■ HOW TO COMPLETE THIS TASK: Each time a line of the listing holds "dans", copy that line.

:: DATA ::

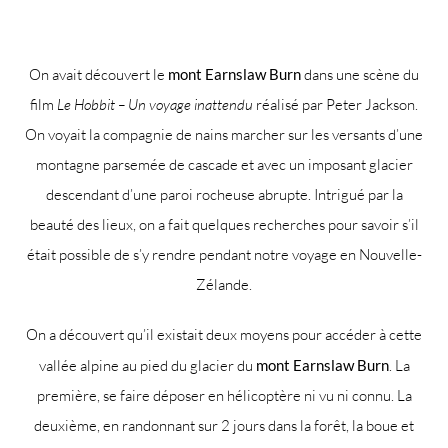
On avait découvert le
mont Earnslaw Burn
dans une scène du
film
Le Hobbit – Un voyage inattendu
réalisé par Peter Jackson.
On voyait la compagnie de nains marcher sur les versants d’une
montagne parsemée de cascade et avec un imposant glacier
descendant d’une paroi rocheuse abrupte. Intrigué par la
beauté des lieux, on a fait quelques recherches pour savoir s’il
était possible de s’y rendre pendant notre voyage en Nouvelle-
Zélande.
On a découvert qu’il existait deux moyens pour accéder à cette
vallée alpine au pied du glacier du
mont Earnslaw Burn
. La
première, se faire déposer en hélicoptère ni vu ni connu. La
deuxième, en randonnant sur 2 jours dans la forêt, la boue et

:::

■ SOLUTION BELOW:
dans une scène du
deuxième, en randonnant sur 2 jours dans la forêt, la boue et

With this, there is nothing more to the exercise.